Re: A Logical Model for Lists as Relations

From: Brian Selzer <brian_at_selzer-software.com>
Date: Wed, 10 May 2006 04:38:14 GMT
Message-ID: <W6e8g.70352$F_3.10413_at_newssvr29.news.prodigy.net>


"Marshall Spight" <marshall.spight_at_gmail.com> wrote in message news:1147218113.519014.27620_at_e56g2000cwe.googlegroups.com...
>I am interested in the question of how best to handle lists in a
> relation-oriented world. I have considered various approaches,
> usually oriented around adding a list collection type.
>
> But a list can be described as a relation. Most simply, an infinite
> list is a relation from the natural numbers to the target set,
> and a finite list is a relation from some finite contiguous subset
> [0..n] of the naturals to the target set. Generalizing, we could
> describe an n-ary list as a relation with an index attribute and
> zero or more other attributes.

I thought that whole numbers begin with 0 and natural numbers begin with 1.

I agree that using a separate attribute to represent the order makes sense, but from a practical standpoint, mapping list elements to the natural numbers often makes operations like insert, update and delete cumbersome and resource intensive. All that is really important is to be able to determine (1) whether or not two tuples are adjacent within a relation, and (2) which of the two adjacent tuples comes first.
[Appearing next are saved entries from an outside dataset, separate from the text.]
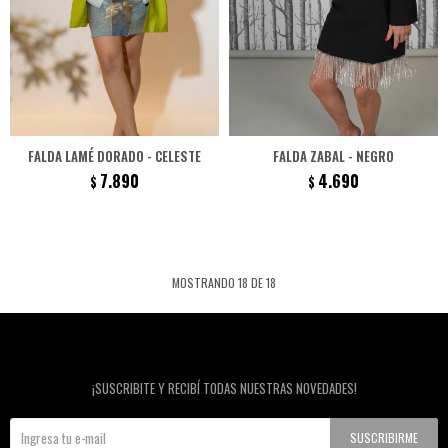
FALDA LAMÉ DORADO - CELESTE
FALDA ZABAL - NEGRO
7.890
4.690
$
$
MOSTRANDO
18
DE
18
Newsletter
¡SUSCRIBITE Y RECIBÍ TODAS NUESTRAS NOVEDADES!
SUSCRIBIRME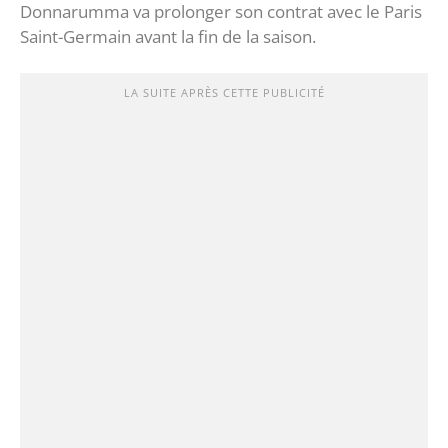
Donnarumma va prolonger son contrat avec le Paris
Saint-Germain avant la fin de la saison.
LA SUITE APRÈS CETTE PUBLICITÉ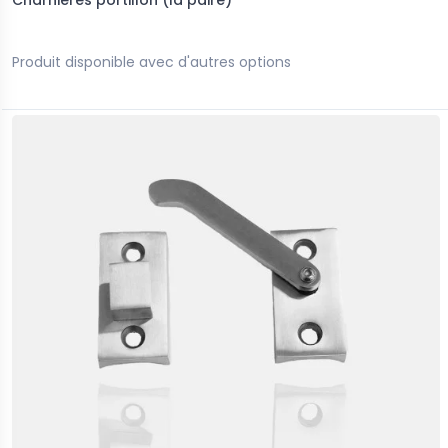
Charnières portillon (la paire)
Produit disponible avec d'autres options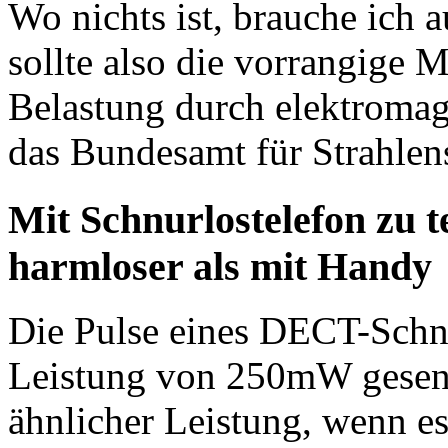
Wo nichts ist, brauche ich 
sollte also die vorrangige 
Belastung durch elektromagn
das Bundesamt für Strahlen
Mit Schnurlostelefon zu te
harmloser als mit Handy
Die Pulse eines DECT-Schnu
Leistung von 250mW gesend
ähnlicher Leistung, wenn e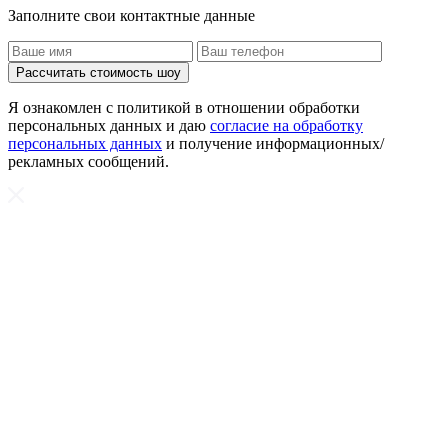
Заполните свои контактные данные
Рассчитать стоимость шоу
Я ознакомлен с политикой в отношении обработки
персональных данных и даю
согласие на обработку
персональных данных
и получение информационных/
рекламных сообщений.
Since the value assigned to the order attribute is arbitrary, notwithstanding the above conditions, wouldn't it make more sense to use a varchar to represent the order? For example, given the list: (15, 33, 2), you could represent it as the relation:

"A", 15
"B", 33
"C", 2

If the value 88 is to be inserted between 15 and 33, you get:

"A", 15
"AM", 88
"B", 33
"C", 2

If the value 33 is then deleted from the list, you get:

"A", 15
"AM", 88
"C", 2

If the value 25 is then appended to the list, you get:

"A", 15
"AM", 88
"C", 2
"D", 25

It should be obvious that with this mechanism, modifications would require a lot less work and consequently, fewer writes while preserving the ability to present the information in order.

On the other hand, if it is often necessary to find the 100th element, then mapping to the natural numbers might make more sense. The best solution would depend on the volatility of the data, the average cardinality of the lists, and the aggregate nature of the queries.

>
> Generalizing still further, we could accomodate multidimensional
> lists as relations with multiple index attributes.
>
> There are various selection operations we might want to do
> on lists. The full power of something like SQL's SELECT
> on a list, where the index was one of the attributes, would
> be useful. This would necessarily produce a relation result.
>
> There might be cases where one wanted a list result.
> For example, the substring operation. If one had a string
> "abcdefg" (actually { (0,a), (1,b) ... etc }) and wanted
> everything where the index was in [1..3], one would
> want { (0,b), (1,c), (2,d) } rather than { (1,b), (2,c), (3,d) }.
> Perhaps this could be accomplished with a library routine.
> (Otherwise you get into the territory of trying to make list
> a subtype of relation, and worse, wanting contravariant
> return types, ugh.)
>
> There are also two-argument operations on generic lists.
> One, commonly called "zip", is the pairwise putting together
> of list elements. Thus, zip([1,2], [5,6]) is [(1,5), (2,6)].
> If we consider lists as relations, this is simply a join
> on the index attribute.
>
> Another binary operation on lists is taking the product.
> In essence, the dimensions of the second list are considered
> dimensions above those of the first list. product([1,2], [5,6])
> is [[(1,5), (2,5)], [(1,6), (2,6)]]. This is simply a rename of
> the second lists 0th index to be the 1st index, and a join.
>
> Both zip and product can be generalized to multidimesional
> lists in the obvious way.
>
> What about imperative operations? This is a bit more complicated.
> We have to consider whether we want to enforce the usual
> list semantics, where for example if we delete an element, the
> higher indicies are accordingly reduced. Thus, insert/delete
> also renumber. Again this might be best handled with a library
> routine. (Alternative: triggers?)
>
> The more I type, the more this seems like a simple matter
> of some library routines for applying the usual list semantics.
>
> Anyway, comments, suggestions, criticisms welcome. Although
> note I'm not much interested in the question of whether ordered
> data is useful or not.
>
>
> Marshall
>
Received on Wed May 10 2006 - 06:38:14 CEST

Original text of this message